TASK GOAL> Using the records that follow, tally the lines containing the word "small" and state only the count.

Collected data

Start of Block

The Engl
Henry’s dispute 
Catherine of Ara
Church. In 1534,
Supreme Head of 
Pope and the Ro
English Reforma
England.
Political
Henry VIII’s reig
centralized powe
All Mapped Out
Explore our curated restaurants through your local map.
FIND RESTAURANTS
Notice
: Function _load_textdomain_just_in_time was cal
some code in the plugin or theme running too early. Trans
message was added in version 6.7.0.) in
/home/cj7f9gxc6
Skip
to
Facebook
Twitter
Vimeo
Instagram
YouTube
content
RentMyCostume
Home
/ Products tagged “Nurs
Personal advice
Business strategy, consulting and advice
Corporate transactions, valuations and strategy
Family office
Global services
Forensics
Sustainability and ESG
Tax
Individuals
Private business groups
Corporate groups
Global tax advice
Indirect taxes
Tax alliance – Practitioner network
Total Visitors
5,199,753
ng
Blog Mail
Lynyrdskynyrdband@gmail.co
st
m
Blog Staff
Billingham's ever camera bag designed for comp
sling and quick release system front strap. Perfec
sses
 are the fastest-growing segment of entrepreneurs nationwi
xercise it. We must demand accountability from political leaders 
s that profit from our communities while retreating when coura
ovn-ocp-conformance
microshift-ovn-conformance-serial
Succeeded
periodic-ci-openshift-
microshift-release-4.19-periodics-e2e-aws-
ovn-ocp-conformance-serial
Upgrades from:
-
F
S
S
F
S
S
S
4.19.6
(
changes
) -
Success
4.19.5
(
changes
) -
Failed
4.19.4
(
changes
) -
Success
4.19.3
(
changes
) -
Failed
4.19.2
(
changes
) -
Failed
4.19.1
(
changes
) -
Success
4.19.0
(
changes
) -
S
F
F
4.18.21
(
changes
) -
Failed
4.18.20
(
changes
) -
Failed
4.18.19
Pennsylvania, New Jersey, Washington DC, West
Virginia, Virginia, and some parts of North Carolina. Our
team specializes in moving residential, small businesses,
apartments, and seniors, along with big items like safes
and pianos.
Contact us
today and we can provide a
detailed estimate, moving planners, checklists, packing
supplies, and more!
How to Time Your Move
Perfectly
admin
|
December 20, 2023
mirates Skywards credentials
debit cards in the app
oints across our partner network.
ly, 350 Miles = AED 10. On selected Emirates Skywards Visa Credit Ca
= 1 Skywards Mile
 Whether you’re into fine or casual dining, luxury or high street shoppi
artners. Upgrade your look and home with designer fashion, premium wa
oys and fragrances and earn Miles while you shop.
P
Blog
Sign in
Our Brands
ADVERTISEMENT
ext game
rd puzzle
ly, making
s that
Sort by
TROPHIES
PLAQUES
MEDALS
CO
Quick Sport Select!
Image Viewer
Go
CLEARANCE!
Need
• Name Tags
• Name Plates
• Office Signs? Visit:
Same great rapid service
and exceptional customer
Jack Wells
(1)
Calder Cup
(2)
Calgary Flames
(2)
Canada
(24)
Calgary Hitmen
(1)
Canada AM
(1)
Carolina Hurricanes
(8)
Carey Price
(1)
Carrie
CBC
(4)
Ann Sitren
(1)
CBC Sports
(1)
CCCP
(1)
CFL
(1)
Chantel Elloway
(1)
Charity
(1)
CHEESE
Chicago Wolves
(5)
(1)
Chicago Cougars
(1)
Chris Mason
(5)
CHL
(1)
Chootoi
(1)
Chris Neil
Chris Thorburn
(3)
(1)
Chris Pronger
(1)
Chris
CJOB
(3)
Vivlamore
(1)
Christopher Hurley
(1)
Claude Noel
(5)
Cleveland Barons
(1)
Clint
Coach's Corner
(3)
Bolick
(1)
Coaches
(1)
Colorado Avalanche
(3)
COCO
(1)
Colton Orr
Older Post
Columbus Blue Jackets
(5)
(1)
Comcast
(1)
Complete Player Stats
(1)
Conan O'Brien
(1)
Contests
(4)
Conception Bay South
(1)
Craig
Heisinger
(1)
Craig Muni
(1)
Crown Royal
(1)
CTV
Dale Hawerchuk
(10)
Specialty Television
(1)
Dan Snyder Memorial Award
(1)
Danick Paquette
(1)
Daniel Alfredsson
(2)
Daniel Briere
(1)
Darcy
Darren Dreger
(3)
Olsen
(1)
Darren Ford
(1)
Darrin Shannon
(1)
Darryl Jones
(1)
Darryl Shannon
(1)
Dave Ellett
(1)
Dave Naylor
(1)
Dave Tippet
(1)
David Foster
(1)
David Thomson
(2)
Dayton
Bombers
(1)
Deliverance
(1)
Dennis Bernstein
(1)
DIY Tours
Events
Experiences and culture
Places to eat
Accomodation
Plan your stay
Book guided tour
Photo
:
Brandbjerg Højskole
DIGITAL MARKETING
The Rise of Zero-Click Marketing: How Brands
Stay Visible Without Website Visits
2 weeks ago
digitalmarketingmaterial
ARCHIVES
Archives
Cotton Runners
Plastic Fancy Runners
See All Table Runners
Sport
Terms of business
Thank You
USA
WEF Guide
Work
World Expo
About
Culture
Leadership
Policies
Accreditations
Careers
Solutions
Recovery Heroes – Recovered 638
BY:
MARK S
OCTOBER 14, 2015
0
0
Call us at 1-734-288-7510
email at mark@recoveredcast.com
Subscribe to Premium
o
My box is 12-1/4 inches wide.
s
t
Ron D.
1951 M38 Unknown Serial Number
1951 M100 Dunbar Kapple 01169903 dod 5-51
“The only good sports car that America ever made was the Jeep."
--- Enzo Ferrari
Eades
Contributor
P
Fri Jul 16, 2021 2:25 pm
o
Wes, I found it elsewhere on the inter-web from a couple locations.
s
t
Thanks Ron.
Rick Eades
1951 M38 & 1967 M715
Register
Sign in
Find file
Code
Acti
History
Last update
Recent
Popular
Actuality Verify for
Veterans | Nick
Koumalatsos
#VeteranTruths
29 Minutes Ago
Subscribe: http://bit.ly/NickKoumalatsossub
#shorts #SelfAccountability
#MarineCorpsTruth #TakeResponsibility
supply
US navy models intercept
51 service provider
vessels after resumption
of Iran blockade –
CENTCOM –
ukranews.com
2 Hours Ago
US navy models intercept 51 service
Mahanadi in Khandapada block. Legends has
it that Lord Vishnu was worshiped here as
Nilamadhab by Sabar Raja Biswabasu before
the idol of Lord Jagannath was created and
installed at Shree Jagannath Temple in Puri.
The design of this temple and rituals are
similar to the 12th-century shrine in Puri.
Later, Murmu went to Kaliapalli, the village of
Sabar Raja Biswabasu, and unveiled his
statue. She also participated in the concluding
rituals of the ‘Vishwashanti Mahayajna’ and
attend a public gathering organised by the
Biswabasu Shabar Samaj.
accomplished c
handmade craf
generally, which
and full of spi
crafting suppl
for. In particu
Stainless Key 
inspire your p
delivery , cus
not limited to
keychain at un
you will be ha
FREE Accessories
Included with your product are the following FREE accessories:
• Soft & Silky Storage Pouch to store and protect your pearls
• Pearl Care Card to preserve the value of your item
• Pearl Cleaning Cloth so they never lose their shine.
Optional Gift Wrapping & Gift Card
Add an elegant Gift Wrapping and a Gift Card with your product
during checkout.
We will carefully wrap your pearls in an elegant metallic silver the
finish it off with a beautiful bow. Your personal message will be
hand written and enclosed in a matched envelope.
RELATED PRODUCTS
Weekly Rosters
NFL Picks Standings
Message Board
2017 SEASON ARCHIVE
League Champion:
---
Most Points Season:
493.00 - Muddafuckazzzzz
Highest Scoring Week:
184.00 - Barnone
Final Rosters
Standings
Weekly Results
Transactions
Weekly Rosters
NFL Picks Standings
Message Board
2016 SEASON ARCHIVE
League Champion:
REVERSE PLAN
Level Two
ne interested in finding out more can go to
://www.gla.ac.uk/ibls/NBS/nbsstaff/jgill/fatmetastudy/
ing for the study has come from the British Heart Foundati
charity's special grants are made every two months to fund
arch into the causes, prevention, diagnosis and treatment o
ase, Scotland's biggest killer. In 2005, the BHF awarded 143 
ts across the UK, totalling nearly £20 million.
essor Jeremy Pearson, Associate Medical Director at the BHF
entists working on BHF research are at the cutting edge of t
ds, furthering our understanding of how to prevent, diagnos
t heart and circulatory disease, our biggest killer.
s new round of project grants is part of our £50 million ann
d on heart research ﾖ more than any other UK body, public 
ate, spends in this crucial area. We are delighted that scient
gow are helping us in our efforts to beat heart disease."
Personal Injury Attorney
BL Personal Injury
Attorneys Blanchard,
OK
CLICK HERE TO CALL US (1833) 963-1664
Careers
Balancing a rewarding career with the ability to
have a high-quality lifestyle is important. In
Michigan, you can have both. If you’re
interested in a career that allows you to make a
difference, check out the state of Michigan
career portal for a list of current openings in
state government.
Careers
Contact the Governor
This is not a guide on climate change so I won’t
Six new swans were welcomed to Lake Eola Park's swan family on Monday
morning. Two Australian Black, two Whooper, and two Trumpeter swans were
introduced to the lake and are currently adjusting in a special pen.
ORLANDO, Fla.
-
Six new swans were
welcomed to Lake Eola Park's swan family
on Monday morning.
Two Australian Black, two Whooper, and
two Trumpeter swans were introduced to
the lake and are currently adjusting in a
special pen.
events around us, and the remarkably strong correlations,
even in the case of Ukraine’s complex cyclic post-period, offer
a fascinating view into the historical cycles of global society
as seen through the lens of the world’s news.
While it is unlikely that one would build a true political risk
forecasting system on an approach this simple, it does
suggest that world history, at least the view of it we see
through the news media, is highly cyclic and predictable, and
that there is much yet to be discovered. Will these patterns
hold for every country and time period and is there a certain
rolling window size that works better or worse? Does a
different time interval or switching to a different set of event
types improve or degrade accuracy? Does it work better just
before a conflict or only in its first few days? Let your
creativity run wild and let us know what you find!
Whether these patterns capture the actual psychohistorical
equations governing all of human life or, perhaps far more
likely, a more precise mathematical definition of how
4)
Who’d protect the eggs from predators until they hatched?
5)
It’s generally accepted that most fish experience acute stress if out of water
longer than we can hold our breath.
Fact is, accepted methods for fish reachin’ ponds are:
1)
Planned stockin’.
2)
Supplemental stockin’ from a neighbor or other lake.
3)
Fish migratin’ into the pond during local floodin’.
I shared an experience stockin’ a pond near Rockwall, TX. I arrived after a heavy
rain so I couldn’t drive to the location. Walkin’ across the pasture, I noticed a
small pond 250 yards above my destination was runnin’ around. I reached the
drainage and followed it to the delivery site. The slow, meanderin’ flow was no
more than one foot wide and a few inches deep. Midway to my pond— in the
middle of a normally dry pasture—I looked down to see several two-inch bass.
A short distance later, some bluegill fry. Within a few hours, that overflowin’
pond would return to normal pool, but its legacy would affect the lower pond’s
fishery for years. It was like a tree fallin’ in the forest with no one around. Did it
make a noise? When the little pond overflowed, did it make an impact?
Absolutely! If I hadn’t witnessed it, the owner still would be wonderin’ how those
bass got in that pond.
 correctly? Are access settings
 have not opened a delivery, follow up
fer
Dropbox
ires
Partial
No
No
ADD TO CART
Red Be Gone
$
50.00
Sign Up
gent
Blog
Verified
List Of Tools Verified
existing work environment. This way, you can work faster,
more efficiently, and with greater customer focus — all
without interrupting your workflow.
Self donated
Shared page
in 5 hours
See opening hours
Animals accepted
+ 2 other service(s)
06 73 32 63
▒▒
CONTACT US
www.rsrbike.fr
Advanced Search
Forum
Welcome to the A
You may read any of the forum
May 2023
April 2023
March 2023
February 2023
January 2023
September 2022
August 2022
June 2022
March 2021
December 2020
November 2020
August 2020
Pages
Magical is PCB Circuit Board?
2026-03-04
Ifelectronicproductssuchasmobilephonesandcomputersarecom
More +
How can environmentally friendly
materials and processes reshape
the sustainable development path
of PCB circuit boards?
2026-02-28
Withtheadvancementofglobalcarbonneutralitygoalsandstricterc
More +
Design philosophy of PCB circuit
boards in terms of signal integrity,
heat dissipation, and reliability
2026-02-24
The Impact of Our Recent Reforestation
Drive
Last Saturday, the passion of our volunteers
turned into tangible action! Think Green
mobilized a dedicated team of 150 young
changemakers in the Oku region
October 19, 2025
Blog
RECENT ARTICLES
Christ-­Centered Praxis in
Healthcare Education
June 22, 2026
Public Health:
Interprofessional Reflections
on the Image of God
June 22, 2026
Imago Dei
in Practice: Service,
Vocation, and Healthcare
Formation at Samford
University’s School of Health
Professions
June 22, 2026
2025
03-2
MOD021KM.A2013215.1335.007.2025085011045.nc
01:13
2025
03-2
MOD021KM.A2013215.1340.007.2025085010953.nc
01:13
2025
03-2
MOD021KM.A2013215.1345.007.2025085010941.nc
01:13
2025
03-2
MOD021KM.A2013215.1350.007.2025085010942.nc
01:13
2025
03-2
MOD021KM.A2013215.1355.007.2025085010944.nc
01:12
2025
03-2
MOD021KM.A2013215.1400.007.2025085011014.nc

End of Block

RESULT> 2